--- Records for this task Enclosed Below ---
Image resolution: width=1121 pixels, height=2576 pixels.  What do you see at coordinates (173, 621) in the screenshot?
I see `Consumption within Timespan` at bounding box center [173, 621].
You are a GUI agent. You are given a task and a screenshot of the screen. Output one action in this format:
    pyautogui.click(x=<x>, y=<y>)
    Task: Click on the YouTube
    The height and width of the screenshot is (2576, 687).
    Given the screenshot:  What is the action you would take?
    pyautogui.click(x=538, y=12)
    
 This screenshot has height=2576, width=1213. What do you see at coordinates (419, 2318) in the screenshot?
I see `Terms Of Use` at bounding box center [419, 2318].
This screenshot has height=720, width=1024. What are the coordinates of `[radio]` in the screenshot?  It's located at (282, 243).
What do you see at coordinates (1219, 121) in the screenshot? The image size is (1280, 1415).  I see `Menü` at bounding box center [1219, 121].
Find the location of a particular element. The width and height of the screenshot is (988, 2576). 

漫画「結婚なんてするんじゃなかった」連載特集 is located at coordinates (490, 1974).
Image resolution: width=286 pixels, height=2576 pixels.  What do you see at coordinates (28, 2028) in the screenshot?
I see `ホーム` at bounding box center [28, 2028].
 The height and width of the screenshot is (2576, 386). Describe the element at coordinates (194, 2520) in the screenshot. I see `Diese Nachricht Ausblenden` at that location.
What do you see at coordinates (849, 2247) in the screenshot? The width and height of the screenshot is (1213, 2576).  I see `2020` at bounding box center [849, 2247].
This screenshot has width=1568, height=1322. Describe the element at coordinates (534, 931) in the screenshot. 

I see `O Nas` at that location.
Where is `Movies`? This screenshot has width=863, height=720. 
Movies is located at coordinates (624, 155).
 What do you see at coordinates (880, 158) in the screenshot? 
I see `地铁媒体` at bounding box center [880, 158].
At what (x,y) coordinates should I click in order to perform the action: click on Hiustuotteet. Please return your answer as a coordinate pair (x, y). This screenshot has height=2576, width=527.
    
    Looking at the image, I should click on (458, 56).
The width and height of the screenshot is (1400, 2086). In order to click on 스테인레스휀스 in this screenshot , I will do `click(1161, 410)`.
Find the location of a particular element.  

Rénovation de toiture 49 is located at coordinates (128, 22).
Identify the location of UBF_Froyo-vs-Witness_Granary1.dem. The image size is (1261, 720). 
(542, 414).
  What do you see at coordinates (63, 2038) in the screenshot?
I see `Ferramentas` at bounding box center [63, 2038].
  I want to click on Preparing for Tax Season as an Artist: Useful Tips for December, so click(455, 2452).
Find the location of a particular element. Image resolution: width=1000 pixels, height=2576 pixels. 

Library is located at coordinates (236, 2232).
--- End of Enclosed Records for this task ---
▶ [Problem]
The answer should consist only of the lines from the one with "Find the location of a particular element. Image" to the final line of the records above, retyped word for word.

▶ [Output below]
Find the location of a particular element. Image resolution: width=1000 pixels, height=2576 pixels. 

Library is located at coordinates (236, 2232).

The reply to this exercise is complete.